> Data for processing
━━━
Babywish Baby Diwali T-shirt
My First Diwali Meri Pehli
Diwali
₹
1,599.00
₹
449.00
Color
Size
━━━
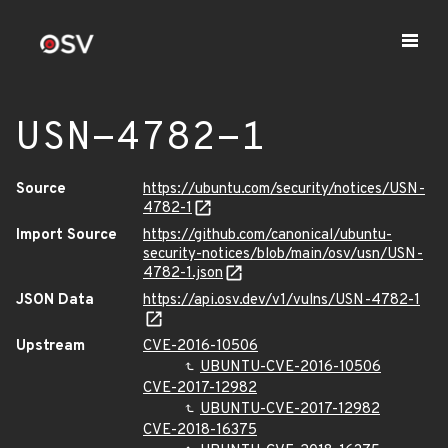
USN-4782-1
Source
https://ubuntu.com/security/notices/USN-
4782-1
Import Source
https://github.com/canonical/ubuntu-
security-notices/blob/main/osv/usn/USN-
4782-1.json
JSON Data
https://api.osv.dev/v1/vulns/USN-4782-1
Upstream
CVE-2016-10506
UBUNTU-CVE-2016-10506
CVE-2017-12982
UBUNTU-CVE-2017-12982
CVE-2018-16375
━━━
Look in the material above for the line with "UBUNTU-CVE-2016-10506" and the line with "CVE-2018-16375", and transcribe exactly those lines and all lines between them, nothing more.

> Response
UBUNTU-CVE-2016-10506
CVE-2017-12982
UBUNTU-CVE-2017-12982
CVE-2018-16375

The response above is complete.